Banks have recently been raising mortgage loan interest rates one after another. On the 3rd, Woori Bank increased mortgage loan interest rates by 0.2-0.3 percentage points through preferential rate adjustments. Shinhan Bank also raised the additional rate on variable mortgage loan interest rates by 0.05 percentage points on the 1st. KB Kookmin Bank raised mortgage loan interest rates by up to 0.2 percentage points on the 11th of last month. NH Nonghyup Bank reduced preferential mortgage loan rates by 0.2 percentage points last month, and Hana Bank also cut the interest rate discount on its non-face-to-face mortgage loan products by 0.15 percentage points.

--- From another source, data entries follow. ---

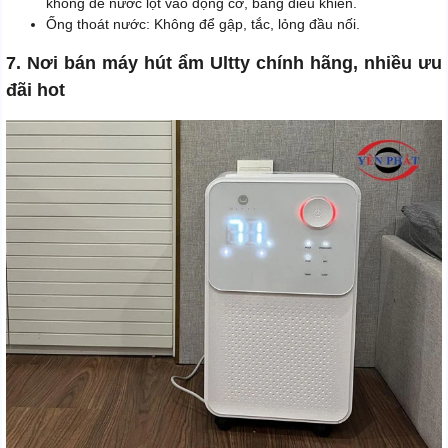
không để nước lọt vào động cơ, bảng điều khiển.
Ống thoát nước: Không để gập, tắc, lỏng đầu nối.
7. Nơi bán máy hút ẩm Ultty chính hãng, nhiều ưu
đãi hot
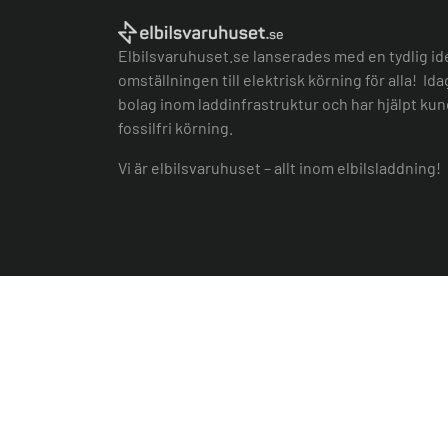
Elbilsvaruhuset.se lanserades med en tydlig id
omställningen till elektrisk körning för alla! Id
bolag inom laddinfrastruktur och har hjälpt kund
fossilfri körning.
Vi är elbilsvaruhuset – allt inom elbilsladdning!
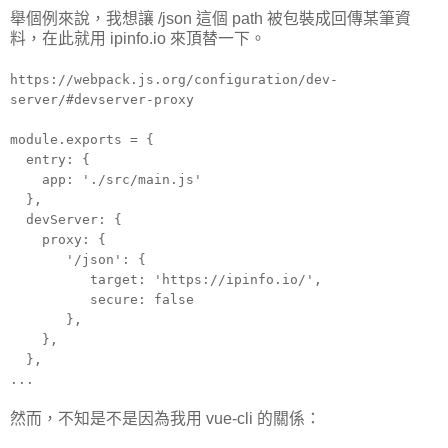
舉個例來說，我想讓 /json 這個 path 被包裝成回傳某筆資
料，在此就用 ipinfo.io 來頂替一下。
https://webpack.js.org/configuration/dev-
server/#devserver-proxy
module.exports = {
entry: {
app: './src/main.js'
},
devServer: {
proxy: {
'/json': {
target: 'https://ipinfo.io/',
secure: false
},
},
},
...
然而，不知是不是因為我用 vue-cli 的關係：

As of this morning, the variable mortgage loan interest rates (based on new COFIX) of the five major banks (KB Kookmin, Shinhan, Woori, Hana, NH Nonghyup) were recorded at 4.55-7.177%. The lower bound of Kakao Bank’s rates, which had emphasized mortgage loan interest rate competitiveness, also exceeded 4% as of this date. K Bank’s apartment mortgage loan interest rate lower bound remains in the 3% range at 3.97%, but even that is approaching 4%.

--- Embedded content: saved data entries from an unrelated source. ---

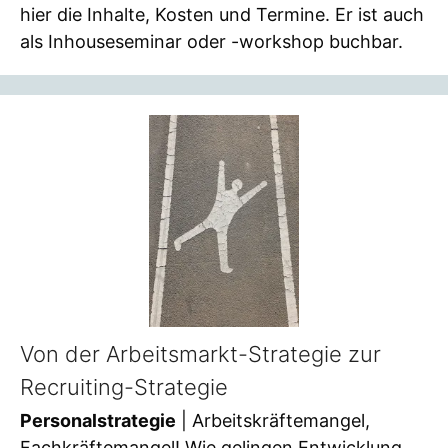
hier die Inhalte, Kosten und Termine. Er ist auch
als Inhouseseminar oder -workshop buchbar.
Von der Arbeitsmarkt-Strategie zur
Recruiting-Strategie
Personalstrategie
| Arbeitskräftemangel,
Fachkräftemangel! Wie gelingen Entwicklung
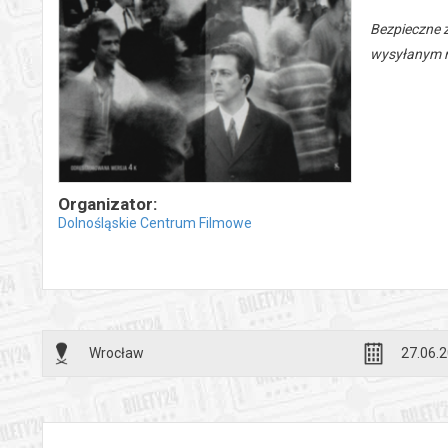
Bezpieczne 
wysyłanym n
Organizator:
Dolnośląskie Centrum Filmowe
Wrocław
27.06.2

A mortgage loan simulation conducted through a commercial bank showed that borrowing 500 million KRW (based on equal principal and interest installment repayment over 40 years) at an interest rate of 3.95% resulted in a monthly payment of about 2.07 million KRW including principal and interest. At an interest rate of 5.98%, the monthly payment rose to approximately 2.74 million KRW. If the loan was executed at a 7% interest rate, the monthly payment exceeded 3.1 million KRW.
The average mortgage loan interest rates handled by banks are also on the rise. According to the Korea Federation of Banks, the average interest rates for installment repayment mortgage loans (based on new loan amounts) at the five major banks (KB Kookmin, Shinhan, Woori, Hana, NH Nonghyup) increased from 4.24-4.52% (for loans handled in August) to 4.29-4.58% (for loans handled in September), with the upper and lower bounds rising by 0.06 and 0.05 percentage points respectively.
The resurgence of mortgage loan interest rates appears to be due to multiple factors. As the government steps up household loan management, banks must follow suit. Maintaining higher interest rates helps slow the growth of household debt. Moreover, the maturity of last year’s high-interest savings and time deposits has led banks to compete for deposits, which is also related to the rise in loan interest rates. Rising deposit interest rates increase banks’ funding costs, which ultimately affects loan interest rate increases. The COFIX (Cost of Funds Index) based on new loan amounts in September rose by 0.16 percentage points from the previous month to 3.82%, marking the highest level this year.
For this reason, financial authorities are also strengthening monitoring efforts. At a financial situation inspection meeting yesterday, Lee Bok-hyun, Governor of the Financial Supervisory Service, said, “Intensified deposit competition in the financial sector for attracting high-interest deposits and expanding scale could lead to further increases in loan interest rates, increasing interest burdens on small business owners and self-employed individuals.” He urged, “Closely monitor indicators related to excessive competition such as trends in deposit interest rates across the financial sector, fund flow trends, and asset growth rates, and if necessary, conduct interviews with management to encourage sound management.”